**TASK**
Below are records to be repeated in full. Give them exactly.

** GIVEN RECORDS follows **

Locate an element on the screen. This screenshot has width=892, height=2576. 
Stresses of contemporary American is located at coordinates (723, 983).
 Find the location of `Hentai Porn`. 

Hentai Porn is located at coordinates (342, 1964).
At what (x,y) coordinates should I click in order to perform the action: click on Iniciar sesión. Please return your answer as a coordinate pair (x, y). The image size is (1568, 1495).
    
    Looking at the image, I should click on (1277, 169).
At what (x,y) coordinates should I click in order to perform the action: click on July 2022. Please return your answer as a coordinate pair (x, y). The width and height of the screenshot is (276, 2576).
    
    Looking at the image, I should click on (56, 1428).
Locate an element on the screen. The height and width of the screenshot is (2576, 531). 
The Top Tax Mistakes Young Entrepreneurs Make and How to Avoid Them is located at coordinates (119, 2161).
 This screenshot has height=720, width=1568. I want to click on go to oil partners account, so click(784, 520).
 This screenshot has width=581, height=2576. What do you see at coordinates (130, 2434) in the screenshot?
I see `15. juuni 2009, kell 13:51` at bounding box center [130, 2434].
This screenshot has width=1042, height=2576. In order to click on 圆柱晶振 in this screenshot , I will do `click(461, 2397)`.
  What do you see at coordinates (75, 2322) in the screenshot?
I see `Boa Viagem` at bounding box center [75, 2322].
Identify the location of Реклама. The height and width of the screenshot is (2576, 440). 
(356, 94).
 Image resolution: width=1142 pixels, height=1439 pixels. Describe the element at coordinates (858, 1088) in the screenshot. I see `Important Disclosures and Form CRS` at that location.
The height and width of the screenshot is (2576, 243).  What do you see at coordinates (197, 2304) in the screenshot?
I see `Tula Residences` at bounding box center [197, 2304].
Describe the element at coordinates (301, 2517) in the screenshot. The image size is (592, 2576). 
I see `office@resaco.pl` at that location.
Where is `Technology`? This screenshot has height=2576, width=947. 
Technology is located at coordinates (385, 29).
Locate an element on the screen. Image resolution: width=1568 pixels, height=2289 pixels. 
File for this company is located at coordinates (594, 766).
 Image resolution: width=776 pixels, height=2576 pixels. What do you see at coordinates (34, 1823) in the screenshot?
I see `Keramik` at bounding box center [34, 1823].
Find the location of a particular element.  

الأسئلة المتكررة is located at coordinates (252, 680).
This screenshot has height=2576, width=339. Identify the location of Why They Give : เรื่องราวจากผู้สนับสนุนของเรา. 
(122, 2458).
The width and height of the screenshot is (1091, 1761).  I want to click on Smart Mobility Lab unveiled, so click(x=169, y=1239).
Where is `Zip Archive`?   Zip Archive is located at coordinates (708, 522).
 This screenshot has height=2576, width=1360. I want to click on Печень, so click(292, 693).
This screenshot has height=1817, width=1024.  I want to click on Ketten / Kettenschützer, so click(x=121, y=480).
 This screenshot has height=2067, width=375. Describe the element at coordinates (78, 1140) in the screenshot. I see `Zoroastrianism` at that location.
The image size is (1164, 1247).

** End of GIVEN RECORDS **

**RESULT OF THE TASK**
Locate an element on the screen. This screenshot has width=892, height=2576. 
Stresses of contemporary American is located at coordinates (723, 983).
 Find the location of `Hentai Porn`. 

Hentai Porn is located at coordinates (342, 1964).
At what (x,y) coordinates should I click in order to perform the action: click on Iniciar sesión. Please return your answer as a coordinate pair (x, y). The image size is (1568, 1495).
    
    Looking at the image, I should click on (1277, 169).
At what (x,y) coordinates should I click in order to perform the action: click on July 2022. Please return your answer as a coordinate pair (x, y). The width and height of the screenshot is (276, 2576).
    
    Looking at the image, I should click on (56, 1428).
Locate an element on the screen. The height and width of the screenshot is (2576, 531). 
The Top Tax Mistakes Young Entrepreneurs Make and How to Avoid Them is located at coordinates (119, 2161).
 This screenshot has height=720, width=1568. I want to click on go to oil partners account, so click(784, 520).
 This screenshot has width=581, height=2576. What do you see at coordinates (130, 2434) in the screenshot?
I see `15. juuni 2009, kell 13:51` at bounding box center [130, 2434].
This screenshot has width=1042, height=2576. In order to click on 圆柱晶振 in this screenshot , I will do `click(461, 2397)`.
  What do you see at coordinates (75, 2322) in the screenshot?
I see `Boa Viagem` at bounding box center [75, 2322].
Identify the location of Реклама. The height and width of the screenshot is (2576, 440). 
(356, 94).
 Image resolution: width=1142 pixels, height=1439 pixels. Describe the element at coordinates (858, 1088) in the screenshot. I see `Important Disclosures and Form CRS` at that location.
The height and width of the screenshot is (2576, 243).  What do you see at coordinates (197, 2304) in the screenshot?
I see `Tula Residences` at bounding box center [197, 2304].
Describe the element at coordinates (301, 2517) in the screenshot. The image size is (592, 2576). 
I see `office@resaco.pl` at that location.
Where is `Technology`? This screenshot has height=2576, width=947. 
Technology is located at coordinates (385, 29).
Locate an element on the screen. Image resolution: width=1568 pixels, height=2289 pixels. 
File for this company is located at coordinates (594, 766).
 Image resolution: width=776 pixels, height=2576 pixels. What do you see at coordinates (34, 1823) in the screenshot?
I see `Keramik` at bounding box center [34, 1823].
Find the location of a particular element.  

الأسئلة المتكررة is located at coordinates (252, 680).
This screenshot has height=2576, width=339. Identify the location of Why They Give : เรื่องราวจากผู้สนับสนุนของเรา. 
(122, 2458).
The width and height of the screenshot is (1091, 1761).  I want to click on Smart Mobility Lab unveiled, so click(x=169, y=1239).
Where is `Zip Archive`?   Zip Archive is located at coordinates (708, 522).
 This screenshot has height=2576, width=1360. I want to click on Печень, so click(292, 693).
This screenshot has height=1817, width=1024.  I want to click on Ketten / Kettenschützer, so click(x=121, y=480).
 This screenshot has height=2067, width=375. Describe the element at coordinates (78, 1140) in the screenshot. I see `Zoroastrianism` at that location.
The image size is (1164, 1247).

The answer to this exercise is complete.